__Collected data__.
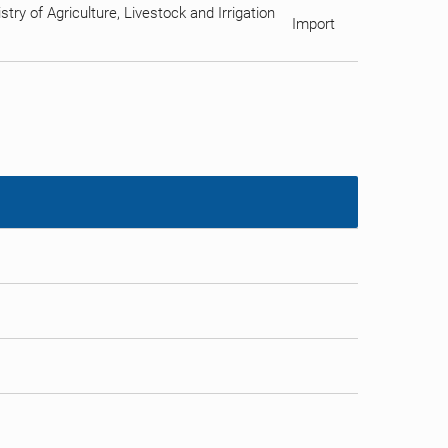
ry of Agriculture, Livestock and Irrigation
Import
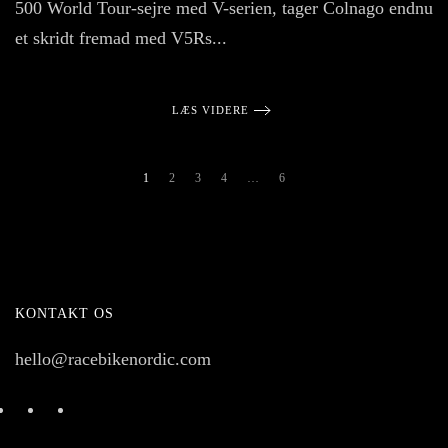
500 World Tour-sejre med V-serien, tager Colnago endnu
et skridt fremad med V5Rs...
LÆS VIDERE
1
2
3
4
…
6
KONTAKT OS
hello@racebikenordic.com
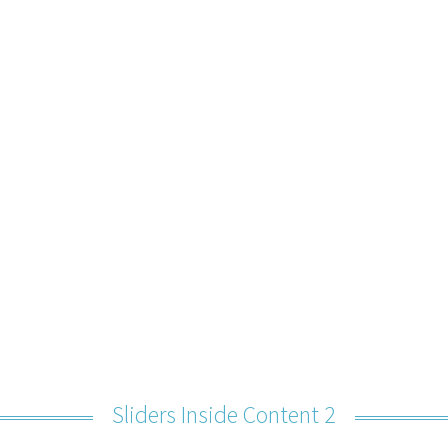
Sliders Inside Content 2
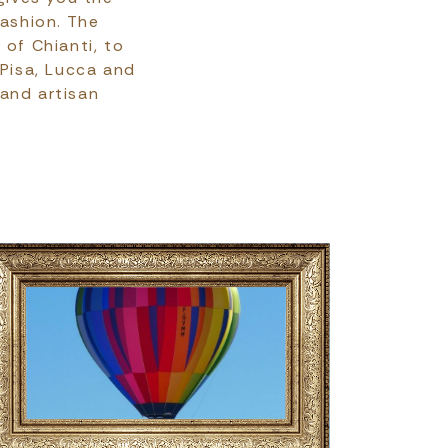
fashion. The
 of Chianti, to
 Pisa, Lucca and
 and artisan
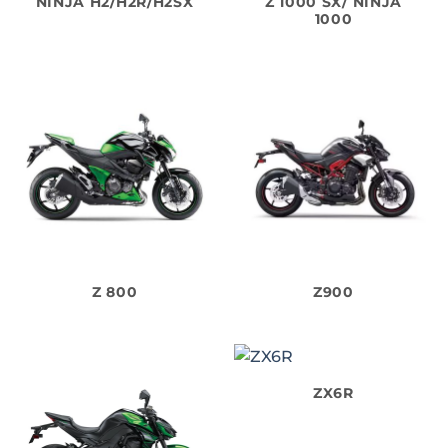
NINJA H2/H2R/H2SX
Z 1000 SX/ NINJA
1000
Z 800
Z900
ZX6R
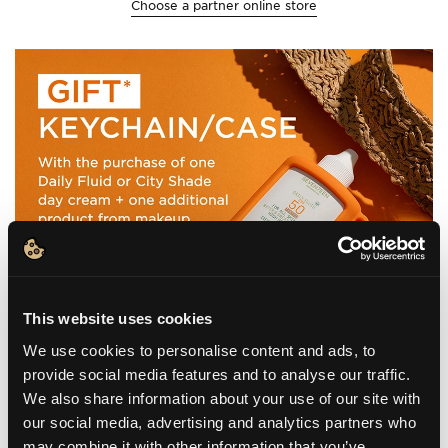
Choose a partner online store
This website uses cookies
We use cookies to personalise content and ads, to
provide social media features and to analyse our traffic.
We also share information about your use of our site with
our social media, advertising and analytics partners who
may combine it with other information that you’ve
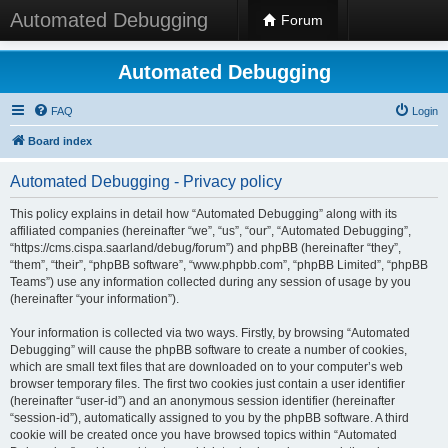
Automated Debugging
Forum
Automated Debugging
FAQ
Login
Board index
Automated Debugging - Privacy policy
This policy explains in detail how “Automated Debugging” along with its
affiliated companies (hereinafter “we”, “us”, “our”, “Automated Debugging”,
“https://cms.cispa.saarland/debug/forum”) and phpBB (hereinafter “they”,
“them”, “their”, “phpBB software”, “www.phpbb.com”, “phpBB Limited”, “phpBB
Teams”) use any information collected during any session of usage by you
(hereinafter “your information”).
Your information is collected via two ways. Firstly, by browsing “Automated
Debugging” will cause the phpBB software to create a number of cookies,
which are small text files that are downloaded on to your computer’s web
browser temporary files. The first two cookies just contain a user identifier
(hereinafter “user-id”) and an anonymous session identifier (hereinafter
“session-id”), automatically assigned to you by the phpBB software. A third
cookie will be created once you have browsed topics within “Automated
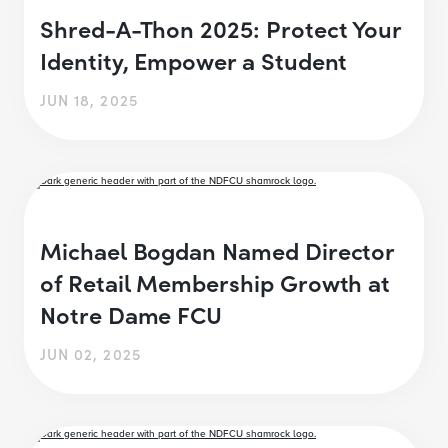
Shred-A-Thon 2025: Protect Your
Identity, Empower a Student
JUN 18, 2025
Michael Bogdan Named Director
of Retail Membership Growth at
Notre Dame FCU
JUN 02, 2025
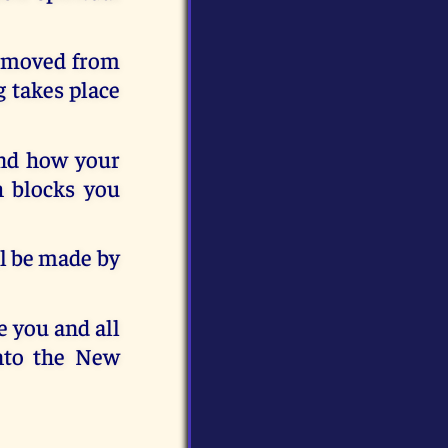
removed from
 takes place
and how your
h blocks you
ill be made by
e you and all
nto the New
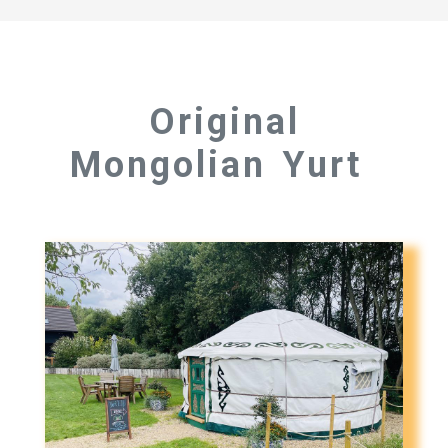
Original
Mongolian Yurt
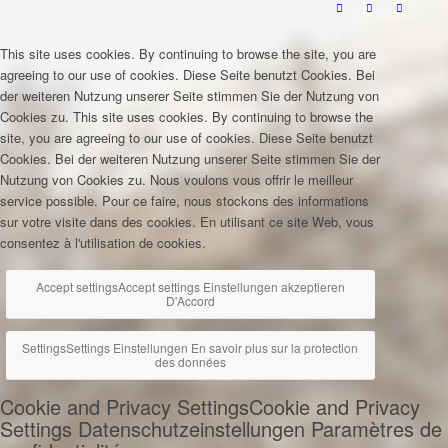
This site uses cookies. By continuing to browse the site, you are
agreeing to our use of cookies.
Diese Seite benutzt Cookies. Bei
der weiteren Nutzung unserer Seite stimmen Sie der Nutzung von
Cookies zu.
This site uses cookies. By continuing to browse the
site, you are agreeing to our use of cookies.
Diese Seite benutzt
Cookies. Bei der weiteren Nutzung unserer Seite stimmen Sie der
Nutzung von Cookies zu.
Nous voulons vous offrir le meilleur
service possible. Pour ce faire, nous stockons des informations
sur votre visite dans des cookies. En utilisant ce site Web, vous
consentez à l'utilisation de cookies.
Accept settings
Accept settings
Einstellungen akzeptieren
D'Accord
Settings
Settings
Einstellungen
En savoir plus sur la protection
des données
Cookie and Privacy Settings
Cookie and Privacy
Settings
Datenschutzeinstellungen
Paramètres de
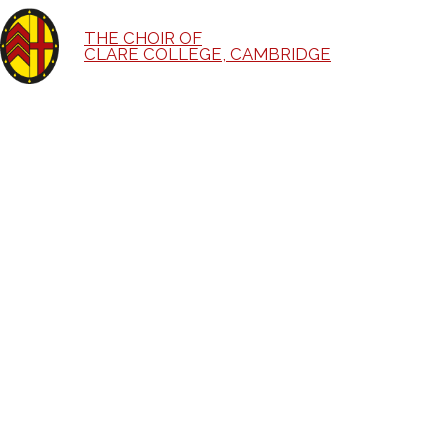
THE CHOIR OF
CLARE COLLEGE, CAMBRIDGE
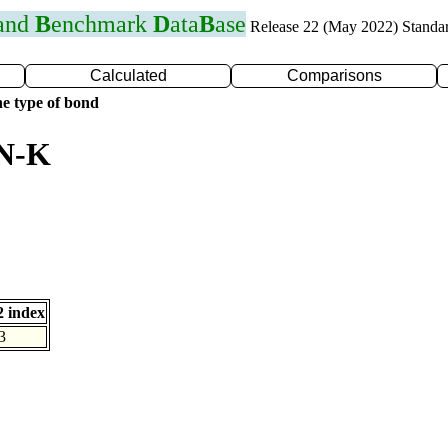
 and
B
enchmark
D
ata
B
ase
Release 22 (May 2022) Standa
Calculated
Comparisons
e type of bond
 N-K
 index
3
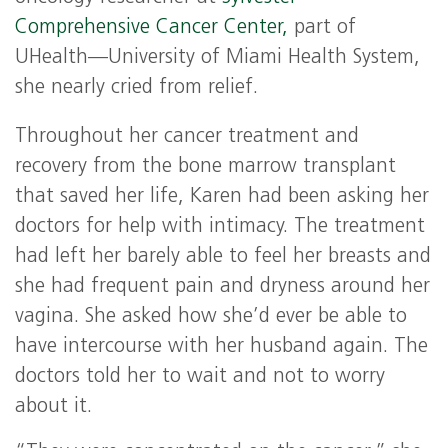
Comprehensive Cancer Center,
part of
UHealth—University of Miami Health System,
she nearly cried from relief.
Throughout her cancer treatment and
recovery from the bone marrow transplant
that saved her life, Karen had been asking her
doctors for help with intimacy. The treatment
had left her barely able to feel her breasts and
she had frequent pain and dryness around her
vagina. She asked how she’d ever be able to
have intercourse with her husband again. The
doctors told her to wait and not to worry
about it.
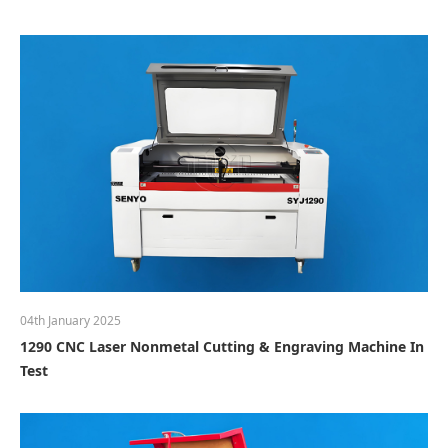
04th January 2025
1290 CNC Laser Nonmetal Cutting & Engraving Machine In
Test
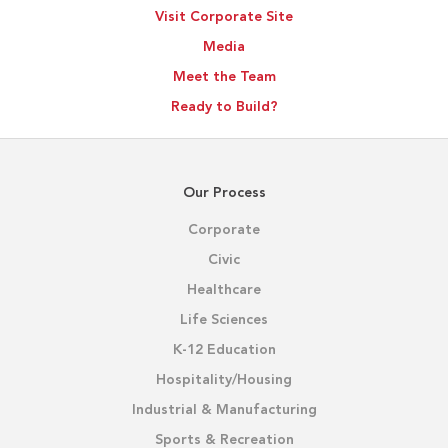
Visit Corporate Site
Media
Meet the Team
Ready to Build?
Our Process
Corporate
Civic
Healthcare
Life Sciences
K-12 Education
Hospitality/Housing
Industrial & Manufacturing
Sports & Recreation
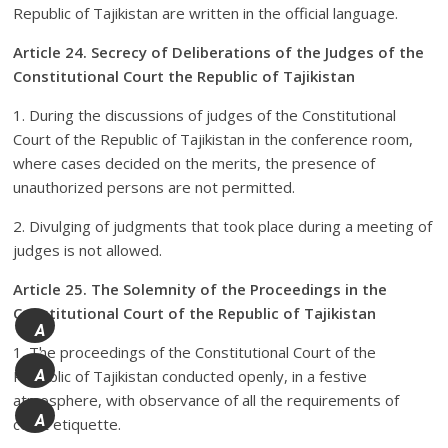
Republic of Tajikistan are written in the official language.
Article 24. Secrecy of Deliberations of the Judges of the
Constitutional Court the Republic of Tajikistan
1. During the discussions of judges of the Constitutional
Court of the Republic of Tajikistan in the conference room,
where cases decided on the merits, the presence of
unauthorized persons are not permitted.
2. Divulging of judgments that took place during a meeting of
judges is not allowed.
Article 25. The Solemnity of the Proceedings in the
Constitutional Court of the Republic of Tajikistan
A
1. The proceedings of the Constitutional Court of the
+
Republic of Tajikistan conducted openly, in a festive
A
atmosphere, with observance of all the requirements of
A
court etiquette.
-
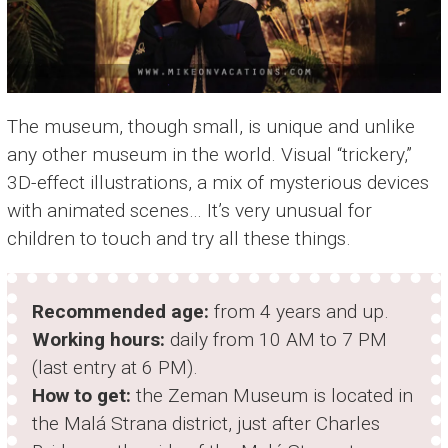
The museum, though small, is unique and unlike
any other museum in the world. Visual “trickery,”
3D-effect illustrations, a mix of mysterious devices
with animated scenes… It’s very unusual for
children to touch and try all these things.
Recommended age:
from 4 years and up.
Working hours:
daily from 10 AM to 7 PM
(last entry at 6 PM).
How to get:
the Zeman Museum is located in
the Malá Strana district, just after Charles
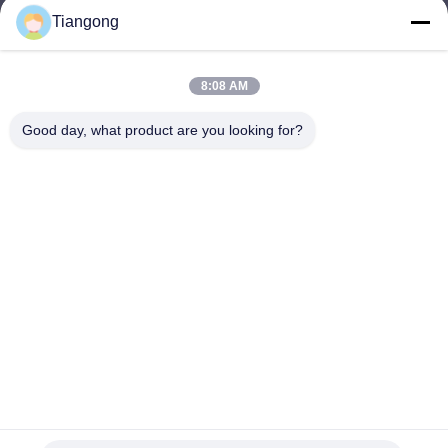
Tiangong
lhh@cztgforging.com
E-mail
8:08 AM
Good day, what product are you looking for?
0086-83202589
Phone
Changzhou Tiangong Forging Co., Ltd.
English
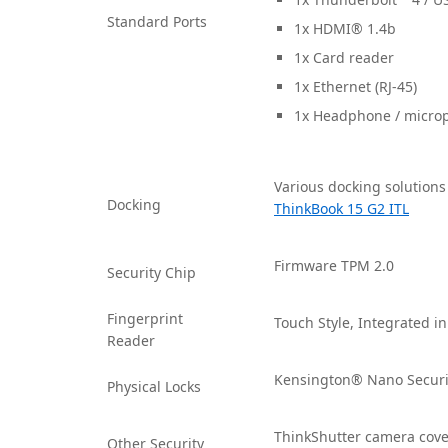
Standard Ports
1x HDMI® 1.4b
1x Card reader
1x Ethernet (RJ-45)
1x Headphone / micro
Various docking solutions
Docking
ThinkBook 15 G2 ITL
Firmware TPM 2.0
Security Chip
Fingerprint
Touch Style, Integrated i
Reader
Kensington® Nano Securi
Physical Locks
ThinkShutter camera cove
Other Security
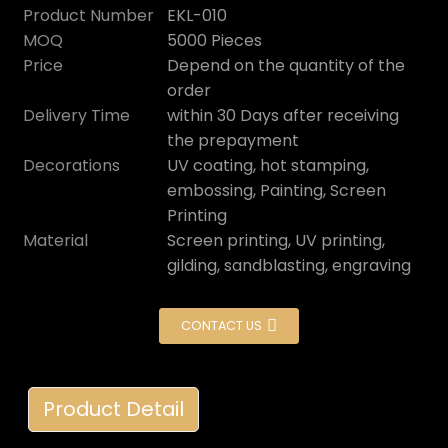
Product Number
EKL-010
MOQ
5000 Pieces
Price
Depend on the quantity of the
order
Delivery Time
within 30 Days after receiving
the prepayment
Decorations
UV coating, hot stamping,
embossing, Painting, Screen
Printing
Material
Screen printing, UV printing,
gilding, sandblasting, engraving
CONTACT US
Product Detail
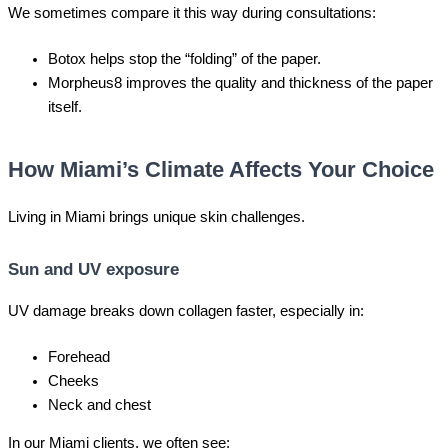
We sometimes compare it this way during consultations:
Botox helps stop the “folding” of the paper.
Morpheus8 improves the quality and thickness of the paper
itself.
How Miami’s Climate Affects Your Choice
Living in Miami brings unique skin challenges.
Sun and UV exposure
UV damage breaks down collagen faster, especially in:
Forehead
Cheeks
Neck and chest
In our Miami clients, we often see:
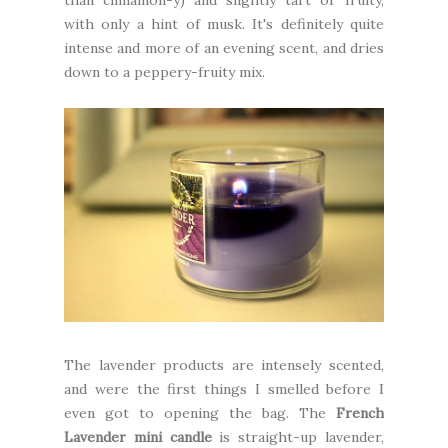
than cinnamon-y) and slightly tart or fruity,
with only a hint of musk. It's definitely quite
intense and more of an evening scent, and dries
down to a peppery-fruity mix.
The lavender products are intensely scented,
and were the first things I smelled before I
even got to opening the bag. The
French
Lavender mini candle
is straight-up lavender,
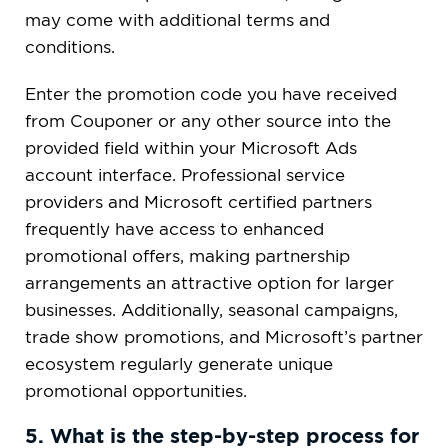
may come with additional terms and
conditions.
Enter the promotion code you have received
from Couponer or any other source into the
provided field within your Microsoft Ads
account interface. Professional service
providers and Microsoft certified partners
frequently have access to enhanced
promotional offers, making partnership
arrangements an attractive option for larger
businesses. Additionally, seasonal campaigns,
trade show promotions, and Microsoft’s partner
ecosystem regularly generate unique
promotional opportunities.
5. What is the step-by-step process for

__Exercise aim__.
Scan the lines above, and whenever one holds the string "that", copy it.

__Solution__.
may combine it with other information that you’ve
which are small text files that are downloaded on to your computer’s web
that saved her life, Karen had been asking her
2. Divulging of judgments that took place during a meeting of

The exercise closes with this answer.